JT: Can you tell us a little more about Oulipian writing? And who are some of your favourite poets and poems we should be looking out for?
KP: OULIPO stands for Ouvroir de Litterature Potentielle (or workshop of potential literature). It was a movement founded in 1960 by a mathematician, Francois de Lionnais, and a writer, Raymond Queneau. They aimed to create new literature using predetermined formulas and procedures to choose and arrange the words. One of the most famous of these procedures is N+7, where you take a poem or text that already exists and substitute every noun for the noun listed seven nouns further on in the dictionary. You can have a go at this using The N+7 Machine here: http://www.spoonbill.org/n+7/.
Haryette Mullen’s Sleeping With the Dictionary and Christian Bok’s Eunoia both use Oulipan constraints. I’m also really interested in the work of Jackson MacLow, who uses lots of procedures in his poetry, some of them dictionary-related.
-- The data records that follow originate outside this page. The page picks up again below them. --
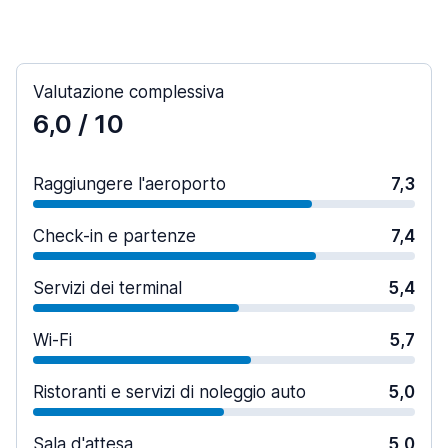
Valutazione complessiva
6,0
/ 10
Raggiungere l'aeroporto
7,3
Check-in e partenze
7,4
Servizi dei terminal
5,4
Wi-Fi
5,7
Ristoranti e servizi di noleggio auto
5,0
Sala d'attesa
5,0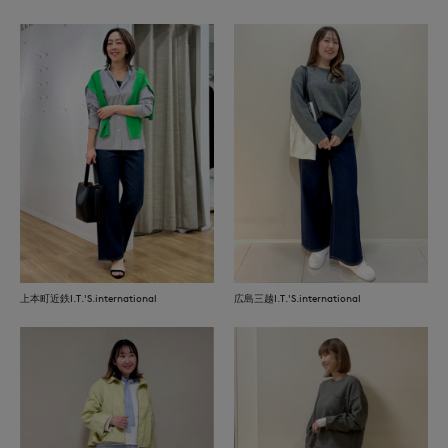
上本町近鉄I.T.'S.international
広島三越I.T.'S.international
Whether or not you like the idea of giving up the composition of your poem to the relative randomness of a predetermined constraint, I think this sort of writing can encourage us to think about how language functions, and can also help to generate some really surreal, strange new ideas and new work.
JT: We hear you’ve just finished your PhD. Congratulations! Can you tell us a little about it? (Or do you never want to think of it again?)
KP: Thanks very much! I’ve passed the viva now but I still have some (minor) corrections to write. My PhD is a critical and creative writing PhD on the multi-voice poetic radio play. I’ve developed a model of the multi-voice poetic radio play as a distinct sub-genre that functions differently to prose drama, or to single voice radio poetry. Some key influences I’ve written about are the oral epic (the Odyssey in particular), a mythic trope known as nekuian katabasis – in which the hero consults their dead ancestors, and the radio feature, which developed out of radio news and documentary and was initially particularly concerned with representing the voices and experiences of the listeners. The plays I studied are all interested in how communities are constructed and maintained through language. I also wrote my own radio play script, in which one of the characters is a dictionary.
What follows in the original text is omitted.